As the world moves towards the new millennium, 11 countries of the European Union (EU) have begun to implement what could be counted as the most significant developments of the millennium.
The individual currencies of all these countries will be replaced by a single one called euro. Following this, all the inter-bank payments, exchange rate quotes, stock market quotes and new government bond issues will be denominated in this currency.
The advent of euro could result in the bargaining power of the EU improving significantly from the Indian context, says a report by the Bombay Stock Exchange (BSE) brokerage Khandwala Securities.
The report does not foresee any major impact on the Indian capital markets as far as the euro is concerned.
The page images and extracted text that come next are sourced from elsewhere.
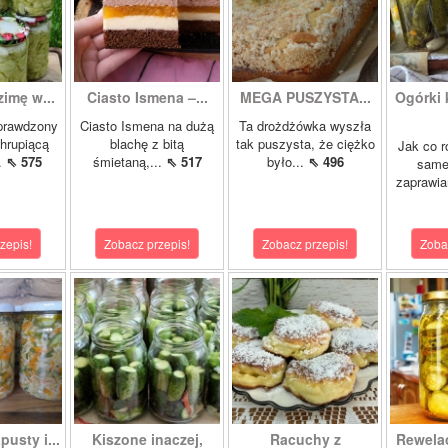
zimę w...
Ciasto Ismena –...
MEGA PUSZYSTA...
Ogórki
prawdzony
Ciasto Ismena na dużą
Ta drożdżówka wyszła
chrupiącą
blachę z bitą
tak puszysta, że ciężko
Jak co r
..
⇖ 575
śmietaną,...
⇖ 517
było...
⇖ 496
samej
zaprawia
zepis!
Zobacz przepis!
Zobacz przepis!
Zoba
pusty i...
Kiszone inaczej,
Racuchy z
Rewela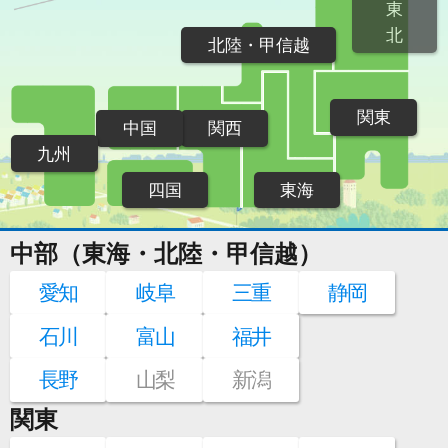
東
北
北陸・甲信越
関東
中国
関西
九州
四国
東海
中部（東海・北陸・甲信越）
愛知
岐阜
三重
静岡
石川
富山
福井
長野
山梨
新潟
関東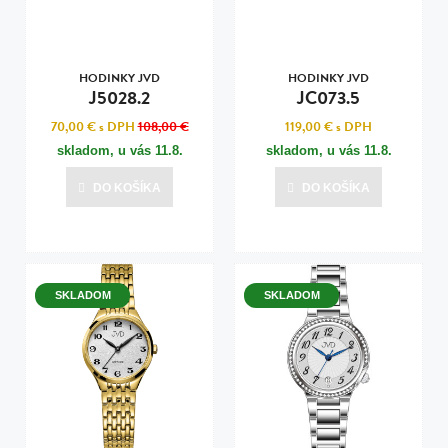
HODINKY JVD
HODINKY JVD
J5028.2
JC073.5
70,00 €
s DPH
108,00 €
119,00 €
s DPH
skladom, u vás
11.8.
skladom, u vás
11.8.
DO KOŠÍKA
DO KOŠÍKA
SKLADOM
SKLADOM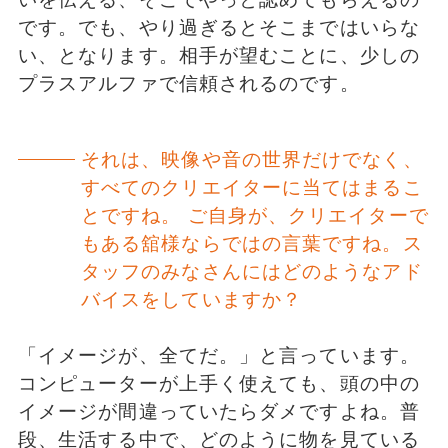
です。でも、やり過ぎるとそこまではいらな
い、となります。相手が望むことに、少しの
プラスアルファで信頼されるのです。
それは、映像や音の世界だけでなく、
すべてのクリエイターに当てはまるこ
とですね。 ご自身が、クリエイターで
もある舘様ならではの言葉ですね。ス
タッフのみなさんにはどのようなアド
バイスをしていますか？
「イメージが、全てだ。」と言っています。
コンピューターが上手く使えても、頭の中の
イメージが間違っていたらダメですよね。普
段、生活する中で、どのように物を見ている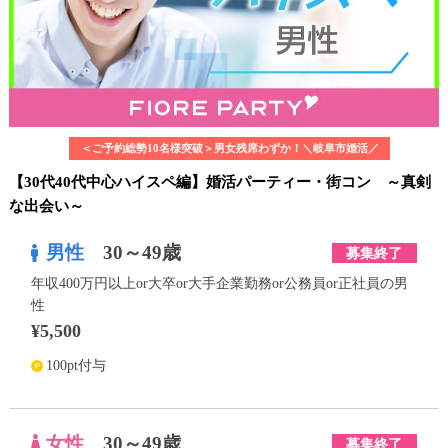
＜ご予約総勢10名様突破＞男女残席わずか！＼岐阜市婚活／
【30代40代中心ハイスペ編】婚活パーティー・街コン ～真剣
な出会い～
男性
30～49歳
募集終了
年収400万円以上or大卒or大手企業勤務or公務員or正社員の男
性
¥5,500
100pt付与
女性
30～49歳
募集終了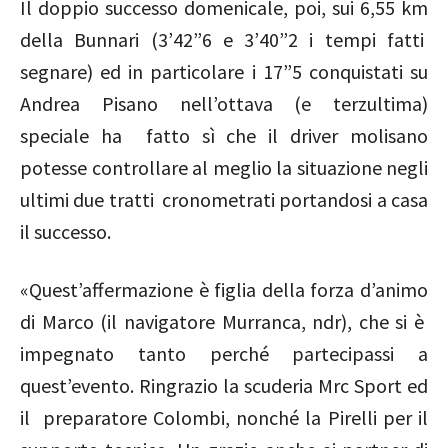
Il doppio successo domenicale, poi, sui 6,55 km
della Bunnari (3’42”6 e 3’40”2 i tempi fatti
segnare) ed in particolare i 17”5 conquistati su
Andrea Pisano nell’ottava (e terzultima)
speciale ha fatto sì che il driver molisano
potesse controllare al meglio la situazione negli
ultimi due tratti cronometrati portandosi a casa
il successo.
«Quest’affermazione è figlia della forza d’animo
di Marco (il navigatore Murranca, ndr), che si è
impegnato tanto perché partecipassi a
quest’evento. Ringrazio la scuderia Mrc Sport ed
il preparatore Colombi, nonché la Pirelli per il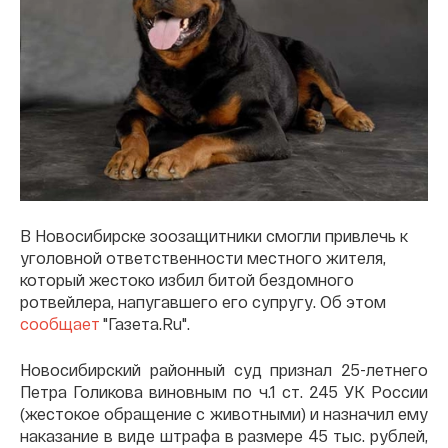
В Новосибирске зоозащитники смогли привлечь к
уголовной ответственности местного жителя,
который жестоко избил битой бездомного
ротвейлера, напугавшего его супругу. Об этом
сообщает
"Газета.Ru".
Новосибирский районный суд признал 25-летнего
Петра Голикова виновным по ч.1 ст. 245 УК России
(жестокое обращение с животными) и назначил ему
наказание в виде штрафа в размере 45 тыс. рублей,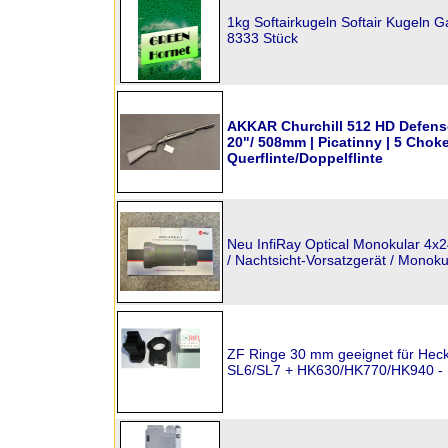
1kg Softairkugeln Softair Kugeln 
8333 Stück
AKKAR Churchill 512 HD Defense 
20"/ 508mm | Picatinny | 5 Choke
Querflinte/Doppelflinte
Neu InfiRay Optical Monokular 4x
/ Nachtsicht-Vorsatzgerät / Monoku
ZF Ringe 30 mm geeignet für Heck
SL6/SL7 + HK630/HK770/HK940 - 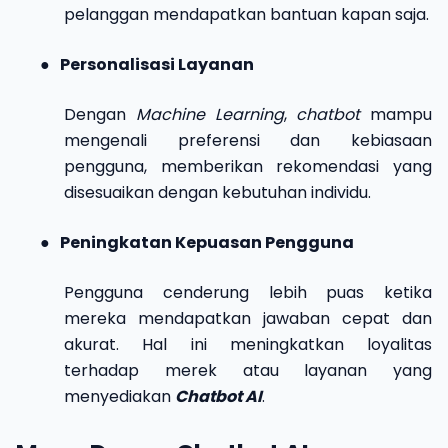
pelanggan mendapatkan bantuan kapan saja.
●
Personalisasi Layanan
Dengan
Machine Learning
,
chatbot
mampu
mengenali preferensi dan kebiasaan
pengguna, memberikan rekomendasi yang
disesuaikan dengan kebutuhan individu.
●
Peningkatan Kepuasan Pengguna
Pengguna cenderung lebih puas ketika
mereka mendapatkan jawaban cepat dan
akurat. Hal ini meningkatkan loyalitas
terhadap merek atau layanan yang
menyediakan
Chatbot AI
.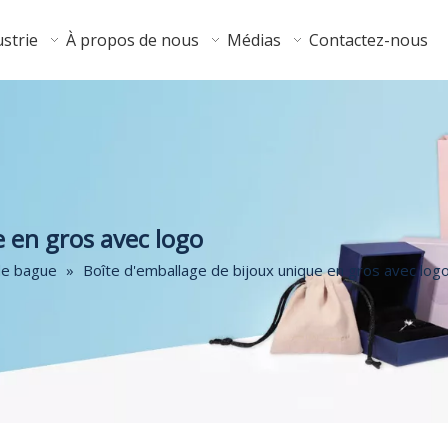
strie
À propos de nous
Médias
Contactez-nous
e en gros avec logo
de bague
»
Boîte d'emballage de bijoux unique en gros avec log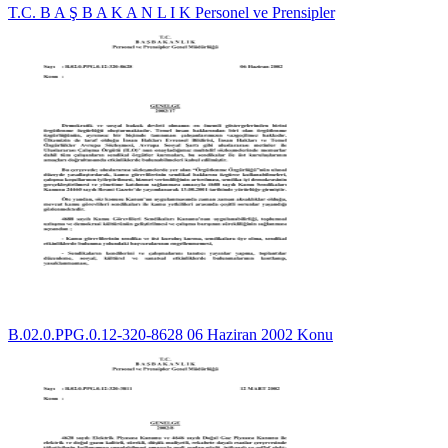
T.C. B A Ş B A K A N L I K Personel ve Prensipler
B.02.0.PPG.0.12-320-8628 06 Haziran 2002 Konu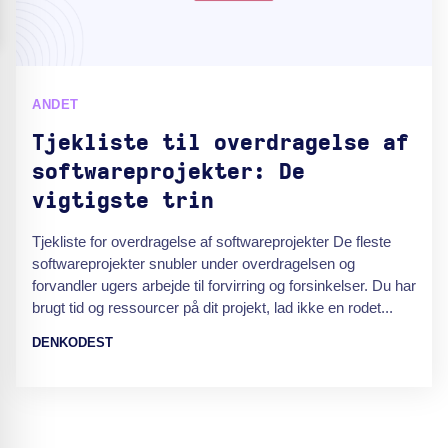
ANDET
Tjekliste til overdragelse af
softwareprojekter: De
vigtigste trin
Tjekliste for overdragelse af softwareprojekter De fleste
softwareprojekter snubler under overdragelsen og
forvandler ugers arbejde til forvirring og forsinkelser. Du har
brugt tid og ressourcer på dit projekt, lad ikke en rodet...
DENKODEST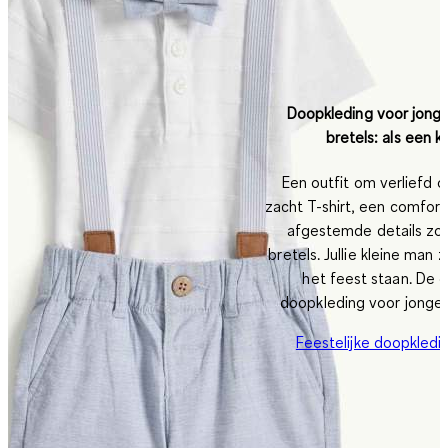
Doopkleding voor jonge
bretels: als een 
Een outfit om verliefd 
zacht T-shirt, een comfort
afgestemde details zoal
bretels. Jullie kleine man 
het feest staan. De 
doopkleding voor jongens
Feestelijke doopkledi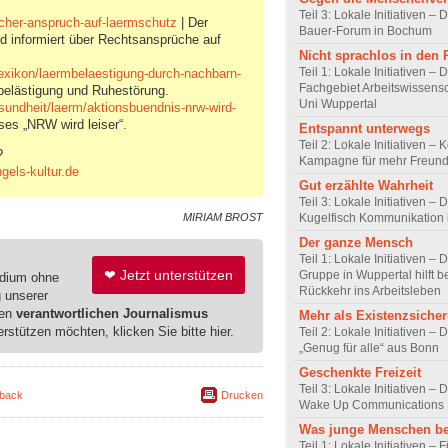
Teil 3: Lokale Initiativen – D
icher-anspruch-auf-laermschutz
| Der
Bauer-Forum in Bochum
d informiert über Rechtsansprüche auf
Nicht sprachlos in den
Teil 1: Lokale Initiativen – 
lexikon/laermbelaestigung-durch-nachbarn-
Fachgebiet Arbeitswissensc
belästigung und Ruhestörung.
Uni Wuppertal
undheit/laerm/aktionsbuendnis-nrw-wird-
ses „NRW wird leiser“.
Entspannt unterwegs
Teil 2: Lokale Initiativen – 
?
Kampagne für mehr Freundl
els-kultur.de
Gut erzählte Wahrheit
Teil 3: Lokale Initiativen – 
Kugelfisch Kommunikation 
MIRIAM BROST
Der ganze Mensch
Teil 1: Lokale Initiativen –
❤ Jetzt unterstützen
Gruppe in Wuppertal hilft b
edium ohne
Rückkehr ins Arbeitsleben
g unserer
ren
verantwortlichen Journalismus
Mehr als Existenzsiche
erstützen möchten, klicken Sie bitte hier.
Teil 2: Lokale Initiativen – 
„Genug für alle“ aus Bonn
Geschenkte Freizeit
Teil 3: Lokale Initiativen – 
back
Drucken
Wake Up Communications 
Was junge Menschen b
Teil 1: Lokale Initiativen –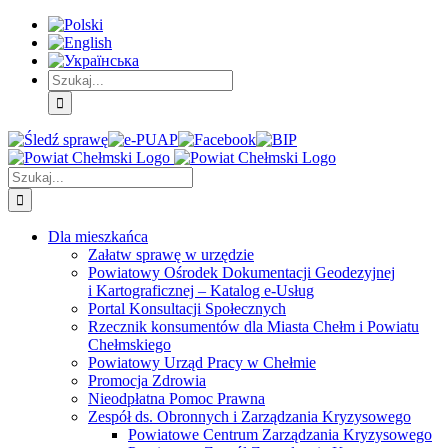
Skip
Skip
Skip
to:
to:
to:
Treść
Menu
Menu
główna
główne
dodatkowe
Szukaj
Śledź
E-
Facebook
BIP
Instagram
sprawę
PUAP
Szukaj
Dla mieszkańca
Załatw sprawę w urzędzie
Powiatowy Ośrodek Dokumentacji Geodezyjnej
i Kartograficznej – Katalog e-Usług
Portal Konsultacji Społecznych
Rzecznik konsumentów dla Miasta Chełm i Powiatu
Chełmskiego
Powiatowy Urząd Pracy w Chełmie
Promocja Zdrowia
Nieodpłatna Pomoc Prawna
Zespół ds. Obronnych i Zarządzania Kryzysowego
Powiatowe Centrum Zarządzania Kryzysowego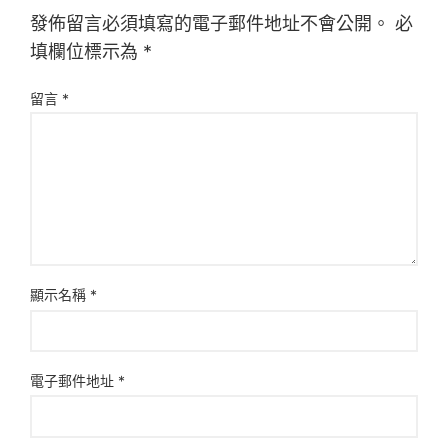
發佈留言必須填寫的電子郵件地址不會公開。
必
填欄位標示為
*
留言
*
顯示名稱
*
電子郵件地址
*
At best, the move on the part of the Reserve Bank of India (RBI) to shift a part of the reserves from US dollar to euro may see a depreciation in the dollar vis-a-vis the rupee.
This may mean a slowdown in selling pressure from foreign institutional investors arising out of concerns over the exchange rate.
But the EU could put pressure on local manufacturers to curb margins as they would be having a huge market to offer for exporters in manufactured goods and textiles. This could result in the already strained producers losing out further, the report adds.
EU is India's largest trading partner and considering the country's closeness to its member-nations, there could be a substantial shift in the domestic foreign currency reserves from US dollars to the euro beyond 2000.
The key revenue generating sectors (exports) from Europe are manufactured goods, readymade garments and textile yarn, agriculture and allied products, and gems and jewellery. In the financial year 1998, exports of agriculture and allied products yielded $6.41 billion for India. Gems and jewellery fetched $5.12 billion, textile yarn $4.27 billion and readymade garments $3.7 billion.
In the case of imports, capital goods is the key item from Europe.
This exceeds our imports from the US as well, showing EU's strength in the sector. The imports of these products are mostly dependent on capital investments by the local industry. Given the size of the Indian markets and the labour-cost advantage that the country has, such investments should be large when a recovery occurs. The report concludes that in the medium-term, although the euro will take off some of the importance of the US dollar as the most preferred settlement currency, it would not be in a position to replace the same entirely.